*** Input for this task ***
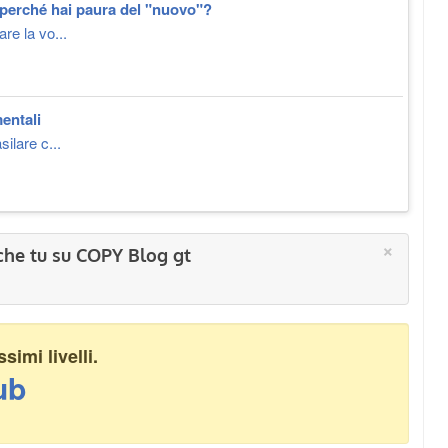
 perché hai paura del "nuovo"?
re la vo...
entali
ilare c...
×
che tu su COPY Blog gt
imi livelli.
ub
*** End of Input for this task ***
# Exercise brief:
Your answer must be an exact copy of the records above, with every picture left out.

# Answer to this problem:
 perché hai paura del "nuovo"?
re la vo...
entali
ilare c...
×
che tu su COPY Blog gt
imi livelli.
ub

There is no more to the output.